What organized labor missed, and to a great extent continues to miss, is that the South will not magically become a bastion of progress. There will need to be base areas that are created, and these will not be created by labor unions operating alone, organizing factory by factory, or even public sector agency by public sector agency. It will necessitate a movement of a very different type, a movement envisioned over the years by some very outstanding progressive leaders that unites the black freedom efforts and organized labor. Today, however, there is a third stand to this movement: the growing Latino immigrant workforce in the South.

In 1988, then-presidential candidate Reverend Jesse Jackson summarized the nature of the movement to be built when he said, metaphorically, that in one hand he had a union card and in the other hand a voting card. In other words, this is a movement for economic and political power; with political power especially referencing the historically disenfranchised and gerrymandered African-American population. This must be a movement that speaks to and for the poor, whether white, black, Asian, Latino, or Native American.


Right-wing populism generally and neo-Confederate politics in particular have a strong base in the South. About that there is no debate. As the economy has cast aside or made employment more precarious for increasing numbers of white workers and middle-strata employees, right-wing populism has a great appeal.

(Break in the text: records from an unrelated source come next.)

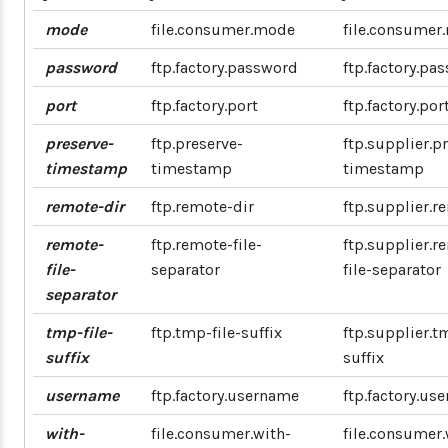
mode
file.consumer.mode
file.consumer
password
ftp.factory.password
ftp.factory.pa
port
ftp.factory.port
ftp.factory.por
preserve-
ftp.preserve-
ftp.supplier.p
timestamp
timestamp
timestamp
remote-dir
ftp.remote-dir
ftp.supplier.r
remote-
ftp.remote-file-
ftp.supplier.r
file-
separator
file-separator
separator
tmp-file-
ftp.tmp-file-suffix
ftp.supplier.t
suffix
suffix
username
ftp.factory.username
ftp.factory.us
with-
file.consumer.with-
file.consumer.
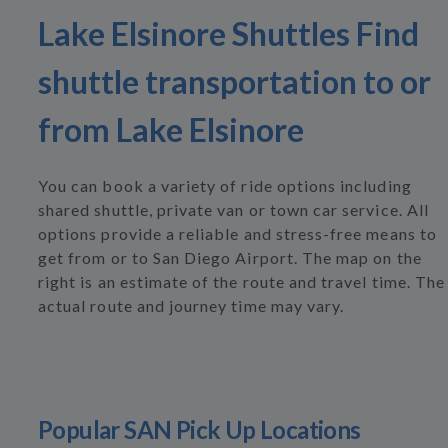
Lake Elsinore Shuttles Find
shuttle transportation to or
from Lake Elsinore
You can book a variety of ride options including
shared shuttle, private van or town car service. All
options provide a reliable and stress-free means to
get from or to San Diego Airport. The map on the
right is an estimate of the route and travel time. The
actual route and journey time may vary.
Popular SAN Pick Up Locations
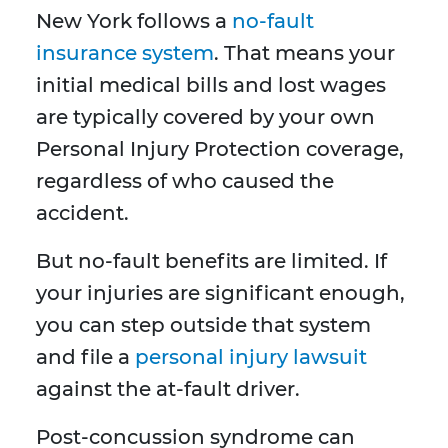
New York follows a
no-fault
insurance system
. That means your
initial medical bills and lost wages
are typically covered by your own
Personal Injury Protection coverage,
regardless of who caused the
accident.
But no-fault benefits are limited. If
your injuries are significant enough,
you can step outside that system
and file a
personal injury lawsuit
against the at-fault driver.
Post-concussion syndrome can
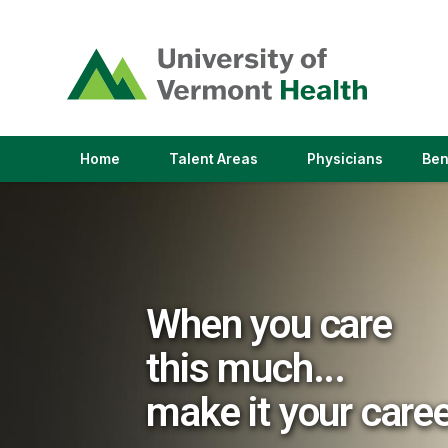
(link
opens
in
a
new
window)
(link
(link
Home
Talent Areas
Physicians
Ben
opens
opens
in
in
a
a
new
new
window)
window)
When you care
this much...
make it your care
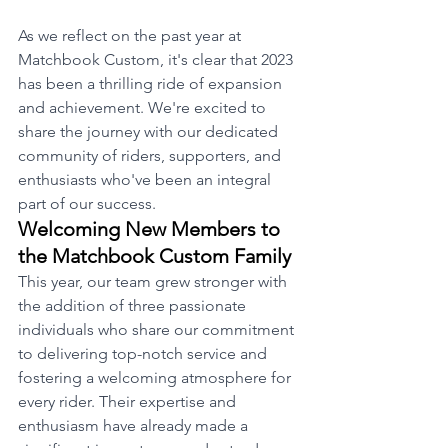
As we reflect on the past year at 
Matchbook Custom, it's clear that 2023 
has been a thrilling ride of expansion 
and achievement. We're excited to 
share the journey with our dedicated 
community of riders, supporters, and 
enthusiasts who've been an integral 
part of our success.
Welcoming New Members to 
the Matchbook Custom Family
This year, our team grew stronger with 
the addition of three passionate 
individuals who share our commitment 
to delivering top-notch service and 
fostering a welcoming atmosphere for 
every rider. Their expertise and 
enthusiasm have already made a 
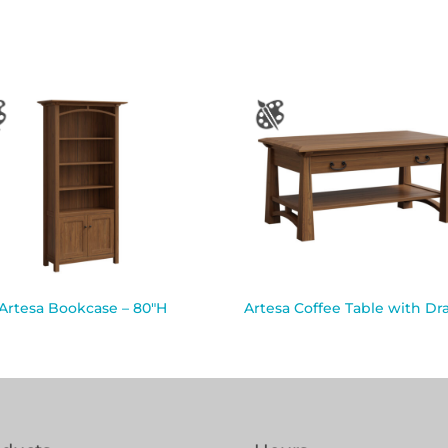
Artesa Bookcase – 80″H
Artesa Coffee Table with Dr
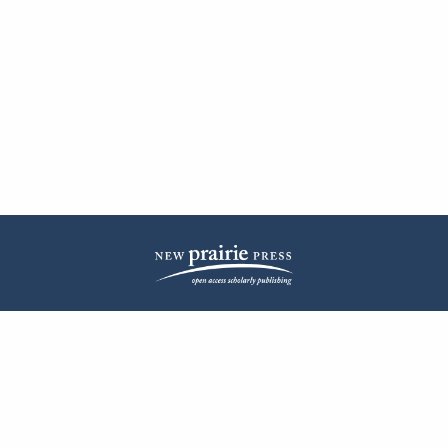
| ISSN: 2572-1836 | Published by
New Prairie Press
|
PRIVACY POLICY
CONTACT
LOG IN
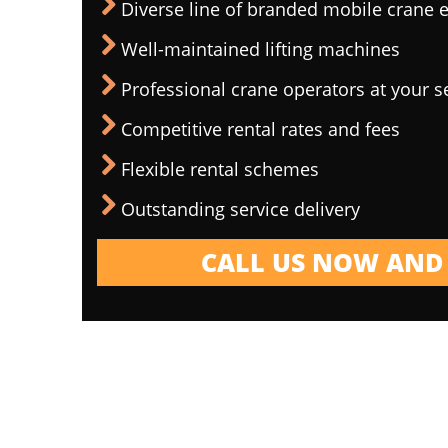
Diverse line of branded mobile crane
Well-maintained lifting machines
Professional crane operators at your s
Competitive rental rates and fees
Flexible rental schemes
Outstanding service delivery
CALL US NOW AND 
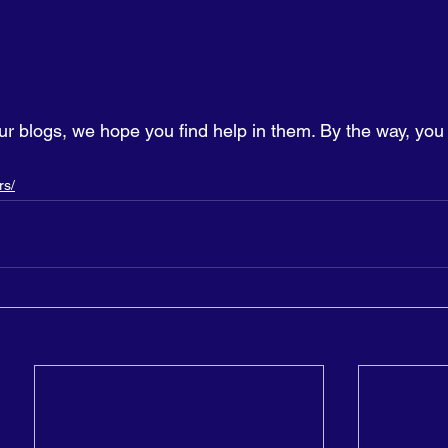
ur blogs, we hope you find help in them. By the way, you
rs/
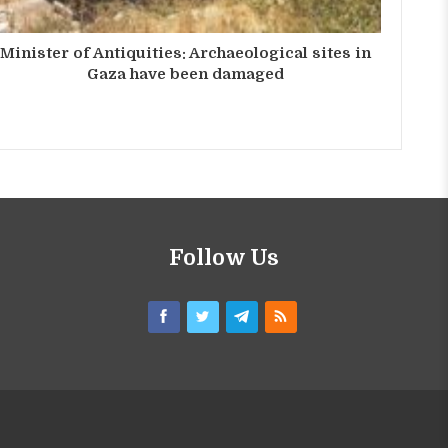
Minister of Antiquities: Archaeological sites in
Gaza have been damaged
Follow Us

Specifically in its neo-Confederate variant, it appeals to certain historical symbols and myths of the South, and identifies both old enemies (Jews, blacks) and new enemies (immigrants). It weaves a web of dishonesty, fear, and hatred focusing on the alleged obstacles to the progress of the white working population.

Instead of progressives sounding the bugle of retreat, exactly the opposite is necessary. The elements of the progressive movement that already exist in the South must be supported. Whether Reverend Barber’s “Moral Monday” movement in North Carolina or electoral movements that have emerged in Virginia, Florida, and Mississippi (and in the Southwest, Texas, and New Mexico), the South does not lack for progressive organizations and initiatives. What it needs is greater support, and it also needs a different narrative that becomes a battle cry around the country.

Transforming the South will require the sort of movement referenced above. It will need to be grounded in local struggles that are knitted together through networks and, more importantly, common strategies. It will also need to engage our opponents by challenging them in ways that they might never have anticipated.

Through this work progressives can and will create base areas in the South that will take on an electoral dimension. This means, very specifically, that organized labor must be among the first movements to commit itself to building left power in the South.

That new labor movement will be a movement of working people including but not limited to trade unions. And it must be a movement that has a strategic alliance with the broader black and Latino immigrant populations, that specifically reaches out to African-American elected officials. This alliance must be visionary and united by clear and shared objectives. The result will be a truly new South.